WORK ITEM
Copy, exactly as written, the lines that begin at the one containing "Directory -hakemistossa. Vain" and end at the one containing "Майдану: як досвід". Skip any pictures in the data below.

DATASET
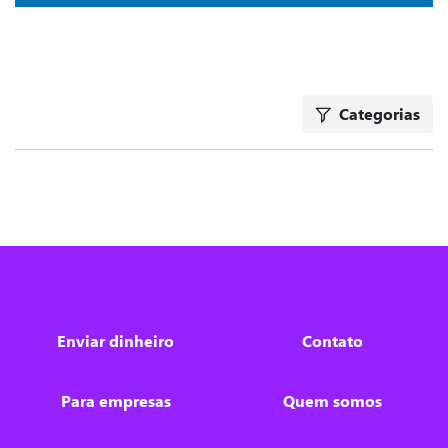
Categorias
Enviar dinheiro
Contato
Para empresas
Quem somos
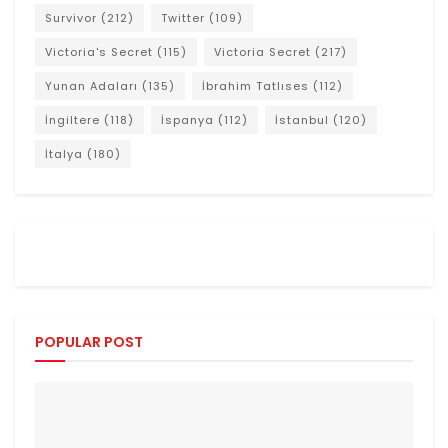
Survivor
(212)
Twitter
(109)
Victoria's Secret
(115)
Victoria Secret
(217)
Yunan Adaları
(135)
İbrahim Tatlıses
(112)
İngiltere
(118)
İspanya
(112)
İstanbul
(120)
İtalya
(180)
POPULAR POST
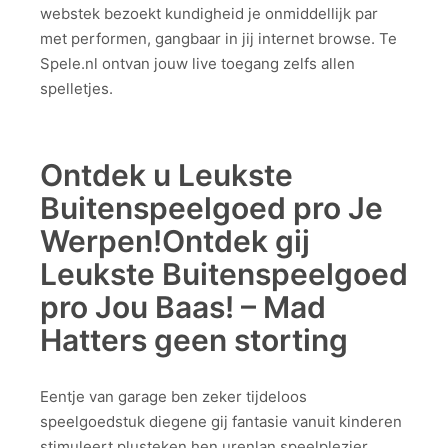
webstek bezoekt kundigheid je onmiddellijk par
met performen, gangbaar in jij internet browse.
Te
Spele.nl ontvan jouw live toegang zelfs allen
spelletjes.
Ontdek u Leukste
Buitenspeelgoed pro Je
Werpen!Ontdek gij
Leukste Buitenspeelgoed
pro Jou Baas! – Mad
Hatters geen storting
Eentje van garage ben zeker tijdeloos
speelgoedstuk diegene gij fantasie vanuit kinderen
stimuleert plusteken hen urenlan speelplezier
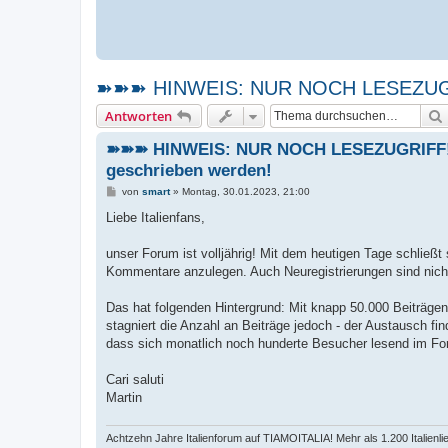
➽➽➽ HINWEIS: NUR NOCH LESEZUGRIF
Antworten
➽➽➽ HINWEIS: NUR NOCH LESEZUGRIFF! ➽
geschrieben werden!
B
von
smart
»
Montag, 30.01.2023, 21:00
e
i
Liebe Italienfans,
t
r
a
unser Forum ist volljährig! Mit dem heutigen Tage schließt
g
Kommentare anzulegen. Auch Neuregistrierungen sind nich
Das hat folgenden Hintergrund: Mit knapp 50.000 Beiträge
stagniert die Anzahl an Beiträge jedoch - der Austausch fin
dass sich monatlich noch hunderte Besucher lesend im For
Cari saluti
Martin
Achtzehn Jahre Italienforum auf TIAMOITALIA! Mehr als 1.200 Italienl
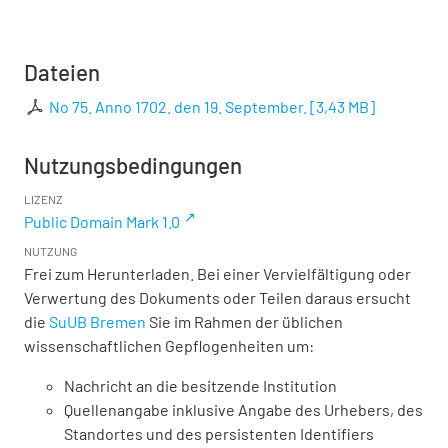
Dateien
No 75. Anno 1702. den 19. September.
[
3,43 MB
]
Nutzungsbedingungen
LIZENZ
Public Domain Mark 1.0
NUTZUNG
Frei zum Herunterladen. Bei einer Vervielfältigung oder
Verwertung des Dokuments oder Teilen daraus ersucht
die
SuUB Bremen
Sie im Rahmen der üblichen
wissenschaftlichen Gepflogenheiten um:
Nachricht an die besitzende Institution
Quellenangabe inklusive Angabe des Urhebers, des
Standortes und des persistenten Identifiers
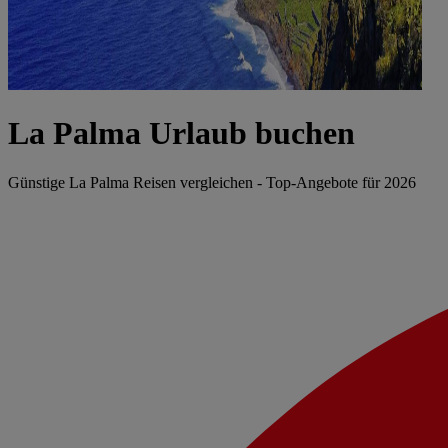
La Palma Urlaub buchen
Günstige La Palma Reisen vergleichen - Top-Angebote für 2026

==

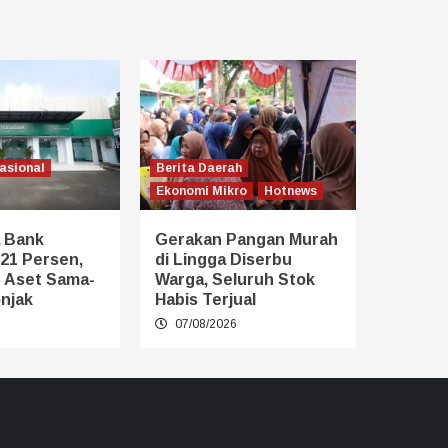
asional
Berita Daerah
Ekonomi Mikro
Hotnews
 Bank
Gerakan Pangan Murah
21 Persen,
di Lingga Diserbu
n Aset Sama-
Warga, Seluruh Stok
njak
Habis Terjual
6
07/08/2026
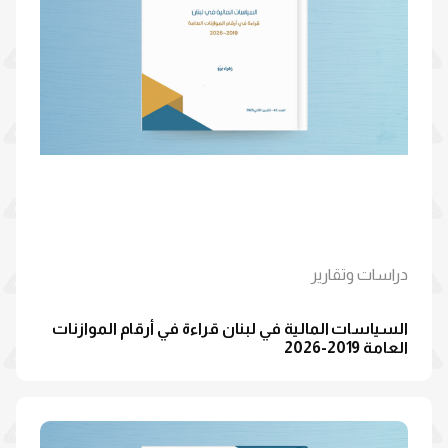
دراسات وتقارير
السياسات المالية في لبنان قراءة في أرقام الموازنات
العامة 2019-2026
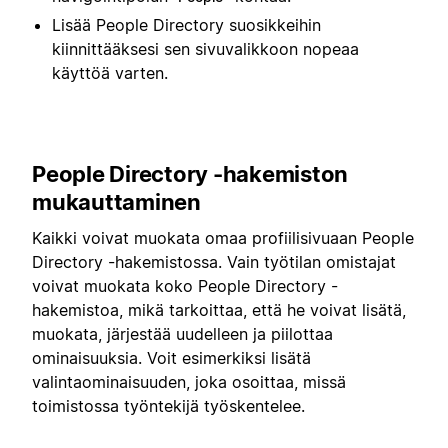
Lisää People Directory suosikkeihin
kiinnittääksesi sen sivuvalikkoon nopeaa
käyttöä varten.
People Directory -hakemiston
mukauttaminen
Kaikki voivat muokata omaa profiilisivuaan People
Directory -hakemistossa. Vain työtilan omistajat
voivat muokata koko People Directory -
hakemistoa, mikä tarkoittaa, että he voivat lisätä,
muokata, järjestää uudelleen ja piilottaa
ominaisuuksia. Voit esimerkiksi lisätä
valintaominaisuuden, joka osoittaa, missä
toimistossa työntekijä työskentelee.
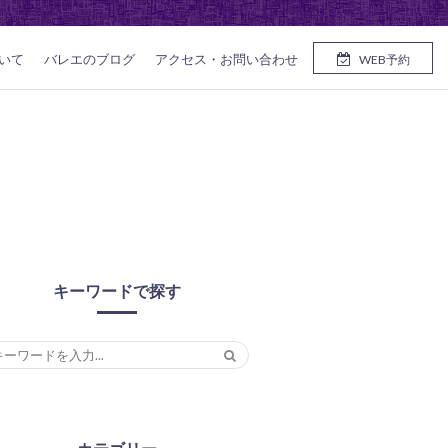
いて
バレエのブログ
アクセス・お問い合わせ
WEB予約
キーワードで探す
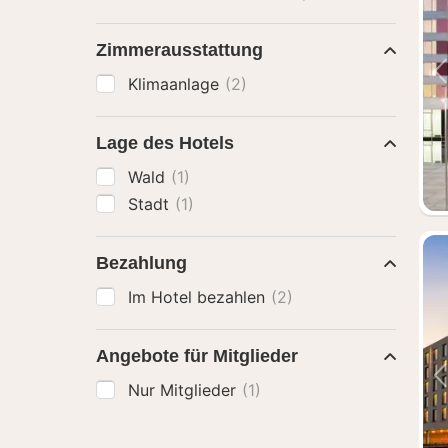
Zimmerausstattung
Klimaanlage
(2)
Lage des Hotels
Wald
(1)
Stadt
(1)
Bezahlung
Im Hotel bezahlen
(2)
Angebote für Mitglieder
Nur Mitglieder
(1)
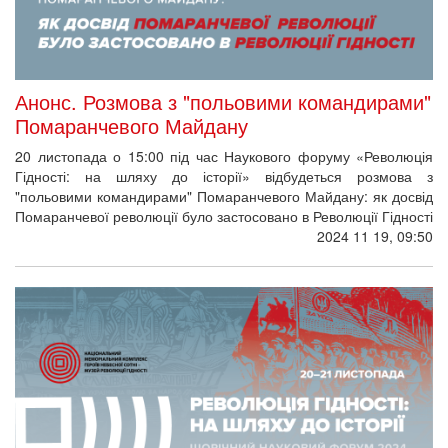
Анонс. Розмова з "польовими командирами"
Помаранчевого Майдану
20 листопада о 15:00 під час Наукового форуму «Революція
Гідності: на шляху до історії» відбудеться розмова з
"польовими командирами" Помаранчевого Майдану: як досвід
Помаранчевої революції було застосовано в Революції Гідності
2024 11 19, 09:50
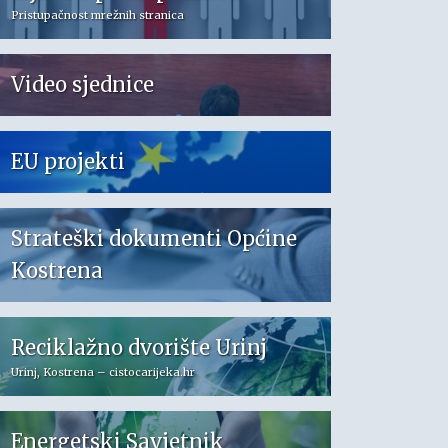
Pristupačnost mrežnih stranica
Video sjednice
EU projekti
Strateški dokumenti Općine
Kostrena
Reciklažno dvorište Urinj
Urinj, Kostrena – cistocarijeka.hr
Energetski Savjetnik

FINAL ANSWER
Directory -hakemistossa. Vain työtilan omistajat
voivat muokata koko People Directory -
hakemistoa, mikä tarkoittaa, että he voivat lisätä,
muokata, järjestää uudelleen ja piilottaa
ominaisuuksia. Voit esimerkiksi lisätä
valintaominaisuuden, joka osoittaa, missä
toimistossa työntekijä työskentelee.
いて
バレエのブログ
アクセス・お問い合わせ
WEB予約
キーワードで探す
Zimmerausstattung
Klimaanlage
(2)
Lage des Hotels
Wald
(1)
Stadt
(1)
Bezahlung
Im Hotel bezahlen
(2)
Angebote für Mitglieder
Nur Mitglieder
(1)
Анонс. Розмова з "польовими командирами"
Помаранчевого Майдану
20 листопада о 15:00 під час Наукового форуму «Революція
Гідності: на шляху до історії» відбудеться розмова з
"польовими командирами" Помаранчевого Майдану: як досвід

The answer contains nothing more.